» Exercise
From the records below, copy out exactly the lines from the one containing "Our felt witch hats are the perfect" to the one containing "Why Choose Felt Festival Witch Hats?", both included. Add nothing else.

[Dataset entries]
********************
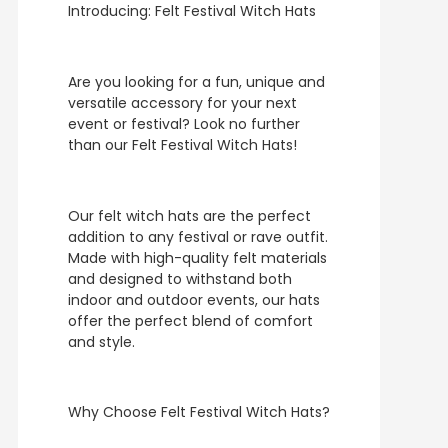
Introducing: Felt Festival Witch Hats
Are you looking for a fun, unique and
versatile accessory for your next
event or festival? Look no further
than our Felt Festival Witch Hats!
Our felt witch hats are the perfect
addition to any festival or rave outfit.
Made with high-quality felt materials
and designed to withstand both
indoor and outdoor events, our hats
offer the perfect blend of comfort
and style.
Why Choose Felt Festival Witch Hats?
********************
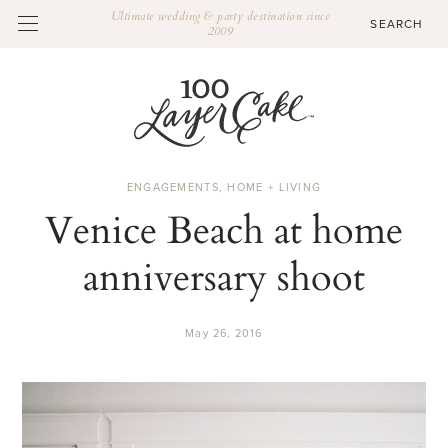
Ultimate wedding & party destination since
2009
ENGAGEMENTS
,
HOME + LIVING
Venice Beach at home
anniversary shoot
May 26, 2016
********************
» Answer to the problem
Our felt witch hats are the perfect
addition to any festival or rave outfit.
Made with high-quality felt materials
and designed to withstand both
indoor and outdoor events, our hats
offer the perfect blend of comfort
and style.
Why Choose Felt Festival Witch Hats?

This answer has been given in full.